Saved data entries:
*** Block opens ***

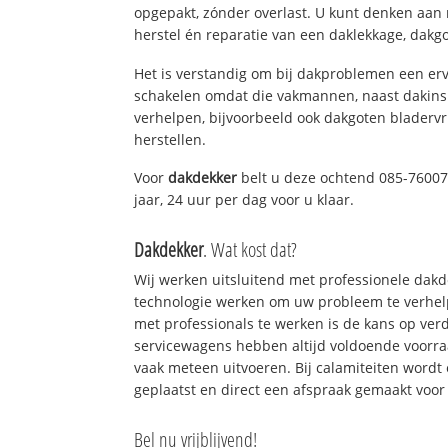
opgepakt, zónder overlast. U kunt denken aan
herstel én reparatie van een daklekkage, dakgo
Het is verstandig om bij dakproblemen een erv
schakelen omdat die vakmannen, naast dakins
verhelpen, bijvoorbeeld ook dakgoten bladerv
herstellen.
Voor
dakdekker
belt u deze ochtend 085-76007
jaar, 24 uur per dag voor u klaar.
Dakdekker
. Wat kost dat?
Wij werken uitsluitend met professionele dak
technologie werken om uw probleem te verhelp
met professionals te werken is de kans op ve
servicewagens hebben altijd voldoende voorr
vaak meteen uitvoeren. Bij calamiteiten wordt
geplaatst en direct een afspraak gemaakt voor 
Bel nu vrijblijvend!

*** Block closes ***

◆ TASK: Each entry above is to be restated exactly, without its images.

◆ TASK RESPONSE:
opgepakt, zónder overlast. U kunt denken aan
herstel én reparatie van een daklekkage, dakgo
Het is verstandig om bij dakproblemen een erv
schakelen omdat die vakmannen, naast dakins
verhelpen, bijvoorbeeld ook dakgoten bladerv
herstellen.
Voor
dakdekker
belt u deze ochtend 085-76007
jaar, 24 uur per dag voor u klaar.
Dakdekker
. Wat kost dat?
Wij werken uitsluitend met professionele dak
technologie werken om uw probleem te verhelp
met professionals te werken is de kans op ve
servicewagens hebben altijd voldoende voorr
vaak meteen uitvoeren. Bij calamiteiten wordt
geplaatst en direct een afspraak gemaakt voor 
Bel nu vrijblijvend!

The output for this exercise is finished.